Common DEGs in immune cells are responsive to systemic chronic inflammation

Across all immune cells, we found common DEGs, such as CRIP1, macrophage migration inhibitory factor (MIF), interferon-induced transmembrane protein 1 (IFITM1), and ribosomal protein S17 (RPS17). DEGs that exhibited contrasting expression patterns in the pre-treatment group compared to those in the healthy and post-treatment groups and their GO terms in the remaining cell types that were not divided into subtypes are shown in Additional files 12, 13: Fig. S9, S10. Notably, in more than half of the cells, all four genes were highly expressed only in pre-treatment patients (Additional File 14: Table S4). The relative expression of these four genes in the healthy group was visualized along with their localization according to clinical inflammatory and periodontal measurements in Additional file 15: Fig. S11. Across all cell types where differential expression was observed, the expression of the four genes increased. CRIP1 was specifically upregulated in the B cell lineage, and IFITM1 was upregulated in the T cell lineage. However, they were all reduced following therapeutic intervention, thus demonstrating a relationship between clinical variables and the expression patterns of these genes.

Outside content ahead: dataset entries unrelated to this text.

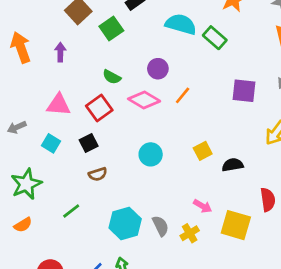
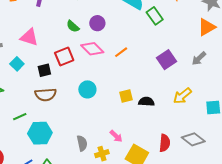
purple circle: (158, 69) -> (97, 23), moved
purple square: (244, 91) -> (167, 60), turned 36
red square: (99, 108) -> (64, 56), moved
black semicircle: (233, 165) -> (146, 102), moved
brown semicircle: (98, 174) -> (46, 95), size x1.5
cyan hexagon: (125, 223) -> (40, 133), moved

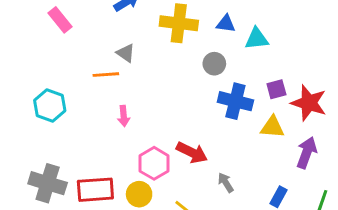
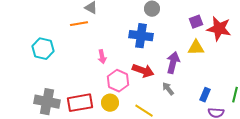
blue cross: (235, 101) -> (141, 36), moved
pink arrow: (124, 116) -> (102, 57), moved
purple arrow: (307, 153) -> (173, 63), moved

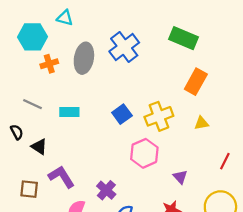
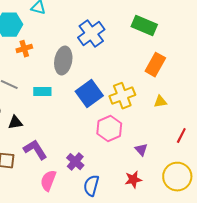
gray ellipse: (84, 58) -> (63, 61), moved
blue square: (122, 114) -> (89, 94), size x1.5
black triangle: (39, 147) -> (15, 123), turned -42

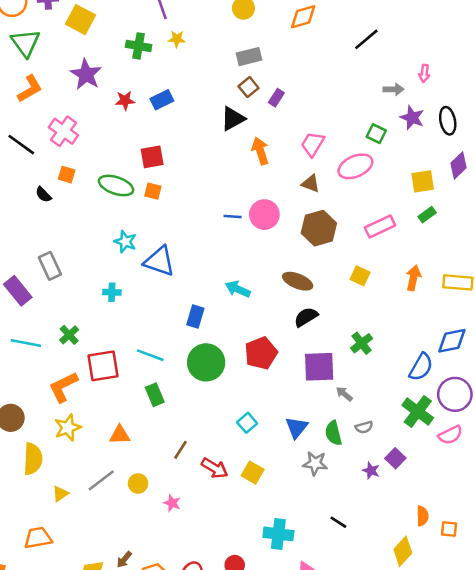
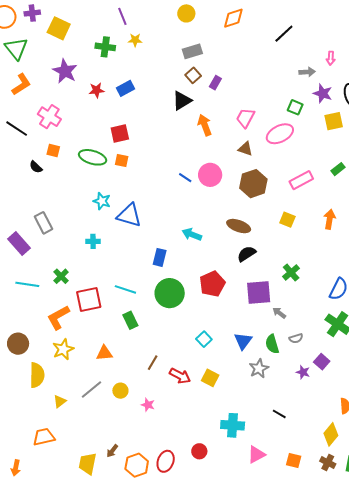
yellow square: (423, 181) -> (334, 121), moved
blue line: (233, 217) -> (185, 178), turned 32
gray star: (315, 463) -> (259, 368), turned -30

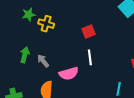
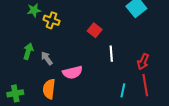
red square: (89, 31) -> (95, 30), turned -32
white line: (90, 57) -> (111, 54), moved

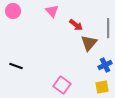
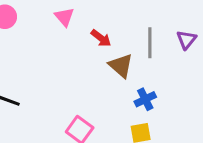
brown triangle: (89, 43) -> (121, 66), turned -30

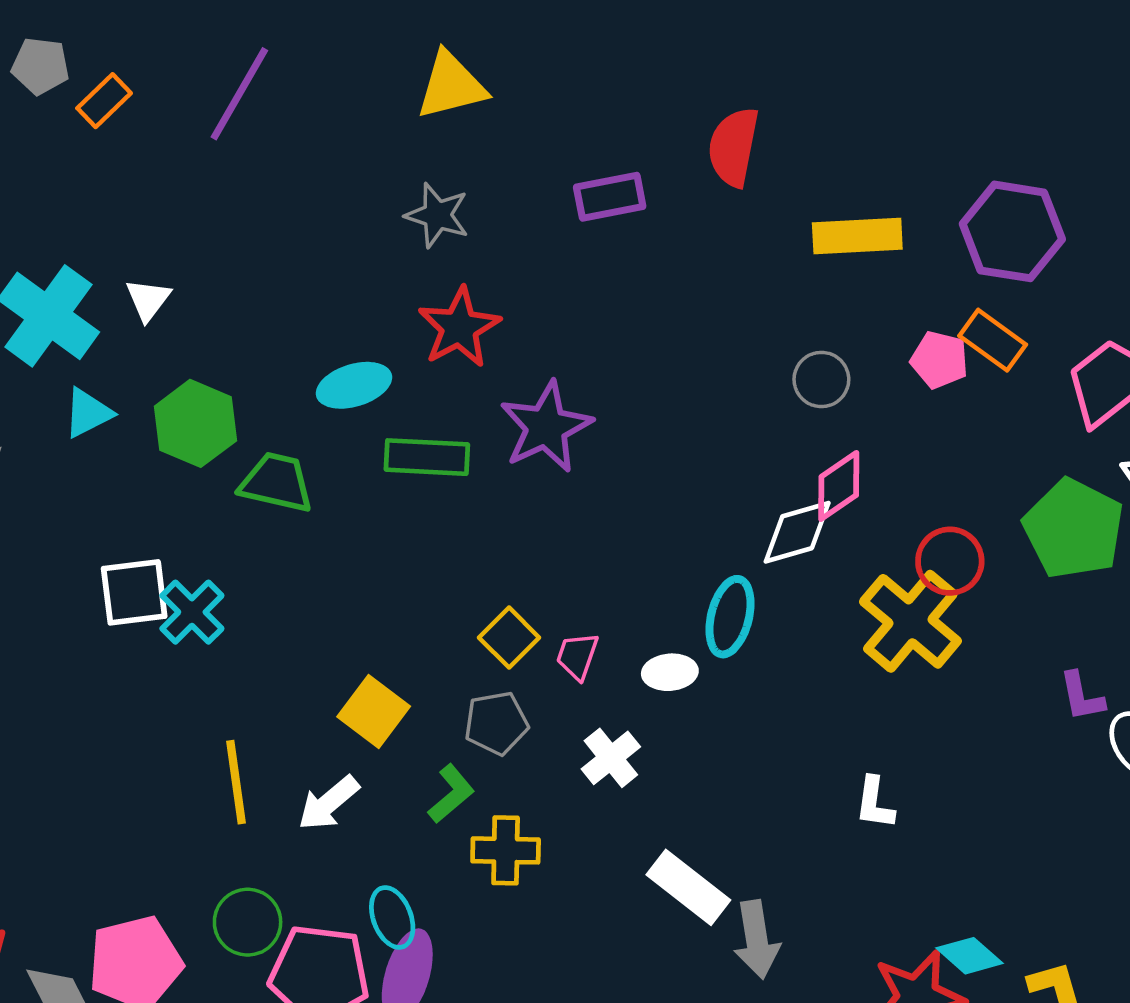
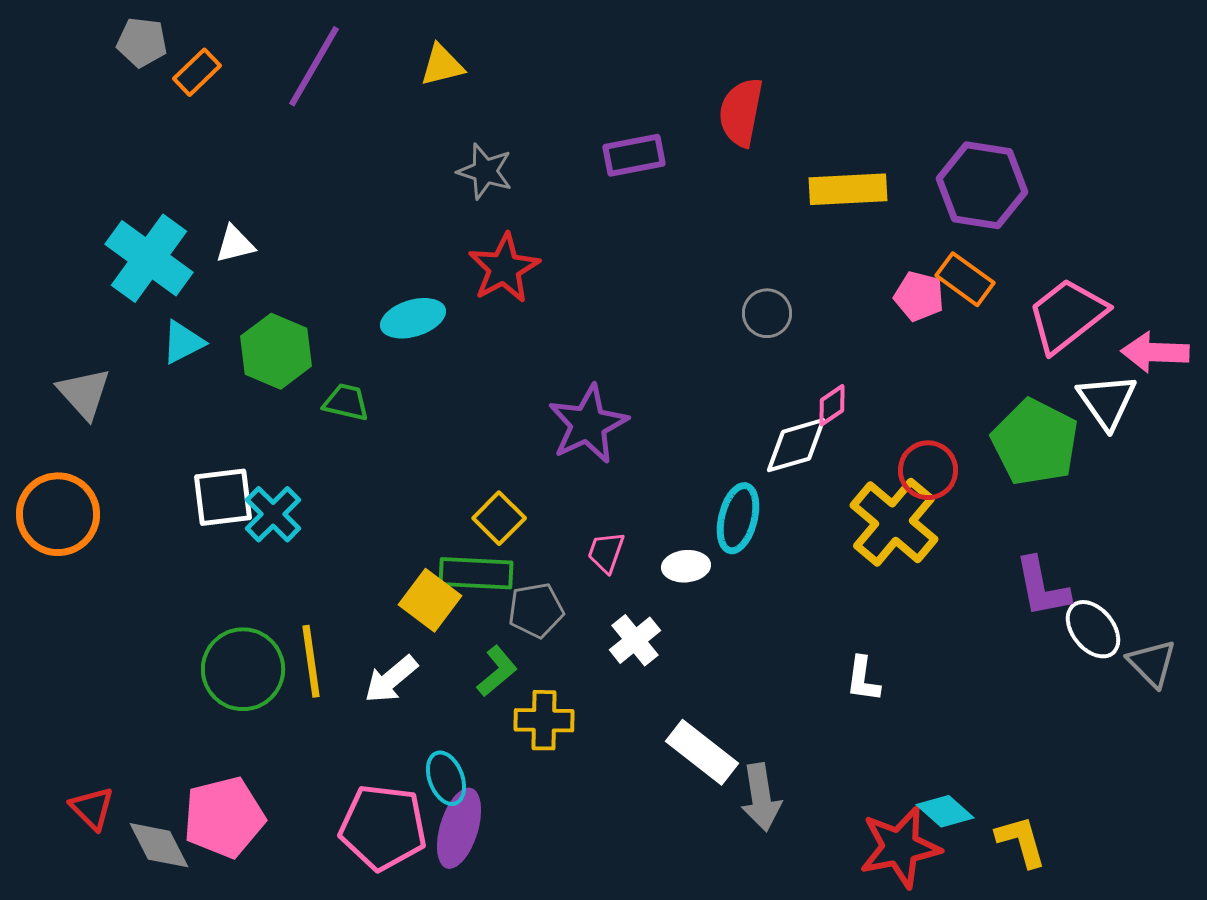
yellow triangle: (451, 86) -> (442, 65), moved, size x0.7
white triangle: (148, 300) -> (235, 244), turned 39
gray circle: (821, 379) -> (767, 313), moved
purple star: (546, 427) -> (588, 424), moved
green rectangle: (427, 457) -> (476, 573), moved
green trapezoid: (276, 482) -> (346, 402), size x0.7
pink diamond: (839, 486) -> (832, 405), size x0.7
yellow square: (509, 638) -> (499, 518), moved
purple L-shape: (1082, 697) -> (1042, 587), size x1.4
green circle: (248, 922) -> (243, 669), moved, size x1.4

Of the four genes, CRIP1 and IFITM1 were overexpressed in approximately 97% and 71% of the total immune cells, respectively (Additional file 14: Table S4). An ELISA was conducted on the plasma of the healthy and periodontitis groups to measure changes in CRIP1 and IFITM1 protein concentrations, and compared with those of the inflammatory markers TNF-α, CRP, and ESR. Although there was a similar concentration of the three inflammatory indicators between the healthy and periodontitis groups, we found a difference in CRIP1 and IFITM1 levels (Fig. 3G). In addition, CRIP1 levels positively correlated with TNF-α levels (Fig. 3 H, Additional file 16: Fig. S12). The ROC curves showed that the area under the ROC curve (AUC) for CRIP1 and IFITM1 in the healthy and periodontitis groups was 0.94 and 0.66, respectively (Fig. 3I, both p-values < 0.001). Thus, these results indicate that the levels of these four genes are sensitive to the systemic immune response and that plasma CRIP1 could be a marker for the systemic inflammation caused by periodontitis.

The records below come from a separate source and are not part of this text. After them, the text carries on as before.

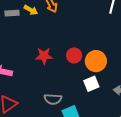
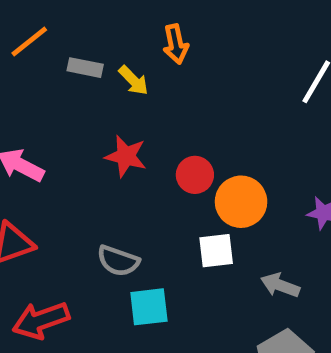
yellow arrow: (31, 10) -> (134, 80), moved
gray rectangle: (12, 13) -> (85, 68), moved

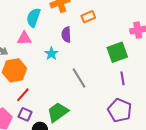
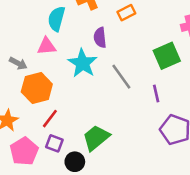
cyan star: (51, 54) -> (83, 63), size x1.6
gray line: (79, 78) -> (121, 77), moved
purple line: (122, 78) -> (156, 93), moved

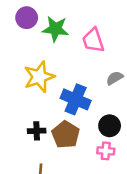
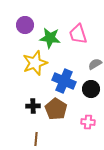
purple circle: (27, 18) -> (25, 25), moved
green star: (56, 29) -> (50, 38), moved
black circle: (110, 126) -> (91, 89), moved

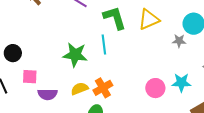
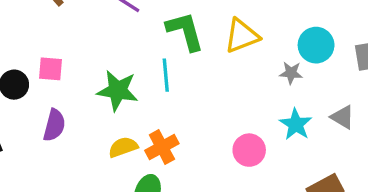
pink square: (30, 77) -> (50, 69), moved
cyan star: (181, 83) -> (296, 124), moved, turned 30
purple semicircle: (47, 94) -> (54, 125), moved, turned -78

Cell‒cell communication in immune cells of patients with chronic periodontitis

To investigate the intercellular communication between immune cells, which could induce or suppress inflammatory signals, we inferred the cell‒cell interactions within each group. We then compared the signal length of the interactions between the groups (Additional file 17: Fig. S13) and found several chronic inflammation-specific crosstalk proteins: B and T lymphocyte attenuator (BTLA), CCL, CD99, SEMA4, RESISTIN, interferon-γ (IFNG), THBS, and CD48.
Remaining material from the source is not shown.